▶

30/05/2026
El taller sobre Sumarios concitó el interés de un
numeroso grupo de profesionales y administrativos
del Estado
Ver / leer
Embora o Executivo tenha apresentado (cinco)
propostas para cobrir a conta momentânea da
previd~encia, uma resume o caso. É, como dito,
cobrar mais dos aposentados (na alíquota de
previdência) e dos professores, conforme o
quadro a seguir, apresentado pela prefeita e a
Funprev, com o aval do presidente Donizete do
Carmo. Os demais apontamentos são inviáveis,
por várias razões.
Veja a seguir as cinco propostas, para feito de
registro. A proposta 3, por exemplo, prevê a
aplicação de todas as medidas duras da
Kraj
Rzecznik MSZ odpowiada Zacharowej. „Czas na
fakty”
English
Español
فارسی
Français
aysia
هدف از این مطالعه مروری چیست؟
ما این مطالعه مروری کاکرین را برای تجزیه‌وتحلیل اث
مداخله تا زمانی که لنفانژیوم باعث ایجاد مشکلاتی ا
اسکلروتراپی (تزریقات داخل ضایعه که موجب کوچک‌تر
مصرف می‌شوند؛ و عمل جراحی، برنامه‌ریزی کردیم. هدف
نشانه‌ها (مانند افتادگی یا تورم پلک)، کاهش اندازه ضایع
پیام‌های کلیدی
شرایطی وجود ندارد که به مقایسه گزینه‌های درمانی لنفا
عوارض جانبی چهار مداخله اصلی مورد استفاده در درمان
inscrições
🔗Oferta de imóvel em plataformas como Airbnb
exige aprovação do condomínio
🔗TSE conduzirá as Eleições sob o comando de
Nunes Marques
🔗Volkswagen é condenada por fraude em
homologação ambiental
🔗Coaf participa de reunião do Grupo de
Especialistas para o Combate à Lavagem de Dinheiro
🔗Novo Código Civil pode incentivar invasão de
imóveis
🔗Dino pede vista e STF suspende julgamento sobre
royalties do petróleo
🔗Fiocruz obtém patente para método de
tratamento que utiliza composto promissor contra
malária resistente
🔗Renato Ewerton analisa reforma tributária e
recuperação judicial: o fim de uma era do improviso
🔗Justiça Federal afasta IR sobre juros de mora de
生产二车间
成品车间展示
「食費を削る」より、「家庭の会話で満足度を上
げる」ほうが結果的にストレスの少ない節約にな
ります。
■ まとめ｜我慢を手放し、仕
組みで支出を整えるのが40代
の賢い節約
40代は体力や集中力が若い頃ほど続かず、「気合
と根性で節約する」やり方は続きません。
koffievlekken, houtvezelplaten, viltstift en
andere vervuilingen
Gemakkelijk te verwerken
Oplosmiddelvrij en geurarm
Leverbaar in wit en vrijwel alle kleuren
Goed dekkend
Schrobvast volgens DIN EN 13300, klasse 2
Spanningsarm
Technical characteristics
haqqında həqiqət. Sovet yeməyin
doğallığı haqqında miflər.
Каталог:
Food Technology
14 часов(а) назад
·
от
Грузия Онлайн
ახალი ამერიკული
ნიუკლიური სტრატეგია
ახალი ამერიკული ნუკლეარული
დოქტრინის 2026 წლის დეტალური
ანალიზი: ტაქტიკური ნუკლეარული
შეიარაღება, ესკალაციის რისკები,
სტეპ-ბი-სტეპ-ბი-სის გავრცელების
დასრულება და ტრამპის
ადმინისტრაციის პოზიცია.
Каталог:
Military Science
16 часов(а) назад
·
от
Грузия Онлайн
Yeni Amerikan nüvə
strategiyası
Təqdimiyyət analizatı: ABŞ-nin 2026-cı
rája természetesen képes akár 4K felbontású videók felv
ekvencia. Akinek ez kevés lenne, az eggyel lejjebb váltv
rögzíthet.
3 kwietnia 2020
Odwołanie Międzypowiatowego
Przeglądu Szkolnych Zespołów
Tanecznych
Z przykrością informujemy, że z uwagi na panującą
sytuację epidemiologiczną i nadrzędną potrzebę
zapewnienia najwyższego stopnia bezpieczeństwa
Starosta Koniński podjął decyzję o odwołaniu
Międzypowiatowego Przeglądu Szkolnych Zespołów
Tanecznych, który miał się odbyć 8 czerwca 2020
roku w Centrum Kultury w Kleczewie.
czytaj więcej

◀

Would you please give the number of lines in this material containing the string "apresentado", with no further text?

2